__Instructions for the task__
Every line below needs to be printed again exactly, without any of its pictures.

__Provided material__
☆ ☆ ☆ ☆ ☆
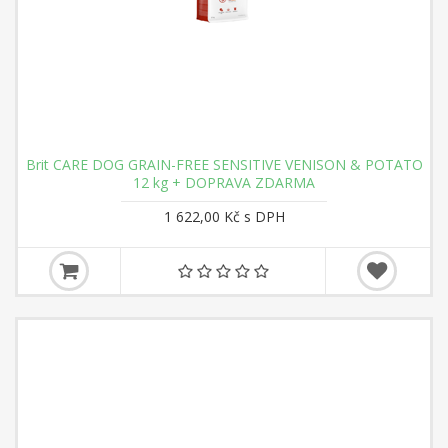
Brit CARE DOG GRAIN-FREE SENSITIVE VENISON & POTATO
12 kg + DOPRAVA ZDARMA
1 622,00 Kč s DPH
☆ ☆ ☆ ☆ ☆
__Answer area__
Brit CARE DOG GRAIN-FREE SENSITIVE VENISON & POTATO
12 kg + DOPRAVA ZDARMA
1 622,00 Kč s DPH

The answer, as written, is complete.